_Task objective_: Your reply must contain exactly the lines running from the one with "است و به امید" to the last line of the entries below, both included, and no other lines.

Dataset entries
----------------

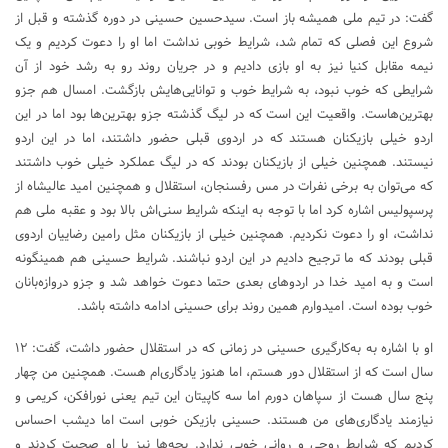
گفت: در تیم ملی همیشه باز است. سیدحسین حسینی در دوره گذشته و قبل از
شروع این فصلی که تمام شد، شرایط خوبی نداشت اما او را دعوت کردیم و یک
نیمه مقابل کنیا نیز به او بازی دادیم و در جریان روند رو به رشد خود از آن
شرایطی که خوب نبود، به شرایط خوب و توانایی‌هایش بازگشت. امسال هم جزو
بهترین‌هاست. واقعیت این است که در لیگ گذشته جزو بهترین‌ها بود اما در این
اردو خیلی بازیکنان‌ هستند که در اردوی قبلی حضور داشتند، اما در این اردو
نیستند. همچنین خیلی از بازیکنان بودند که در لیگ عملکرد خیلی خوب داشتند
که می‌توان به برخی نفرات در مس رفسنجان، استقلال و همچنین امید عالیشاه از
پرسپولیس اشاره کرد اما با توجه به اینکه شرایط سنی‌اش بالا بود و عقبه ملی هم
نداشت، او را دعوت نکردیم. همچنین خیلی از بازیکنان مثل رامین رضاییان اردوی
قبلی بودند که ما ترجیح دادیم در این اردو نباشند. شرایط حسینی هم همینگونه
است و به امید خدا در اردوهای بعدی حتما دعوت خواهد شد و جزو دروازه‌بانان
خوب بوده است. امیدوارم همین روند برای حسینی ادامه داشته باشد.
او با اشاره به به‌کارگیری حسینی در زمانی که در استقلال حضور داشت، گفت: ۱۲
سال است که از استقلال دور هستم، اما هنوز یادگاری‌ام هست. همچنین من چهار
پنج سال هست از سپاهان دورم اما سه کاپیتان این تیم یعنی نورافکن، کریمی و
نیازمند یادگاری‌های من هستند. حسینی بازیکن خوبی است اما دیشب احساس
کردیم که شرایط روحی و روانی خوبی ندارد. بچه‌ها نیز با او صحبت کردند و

----------------

_Answer space_:
است و به امید خدا در اردوهای بعدی حتما دعوت خواهد شد و جزو دروازه‌بانان
خوب بوده است. امیدوارم همین روند برای حسینی ادامه داشته باشد.
او با اشاره به به‌کارگیری حسینی در زمانی که در استقلال حضور داشت، گفت: ۱۲
سال است که از استقلال دور هستم، اما هنوز یادگاری‌ام هست. همچنین من چهار
پنج سال هست از سپاهان دورم اما سه کاپیتان این تیم یعنی نورافکن، کریمی و
نیازمند یادگاری‌های من هستند. حسینی بازیکن خوبی است اما دیشب احساس
کردیم که شرایط روحی و روانی خوبی ندارد. بچه‌ها نیز با او صحبت کردند و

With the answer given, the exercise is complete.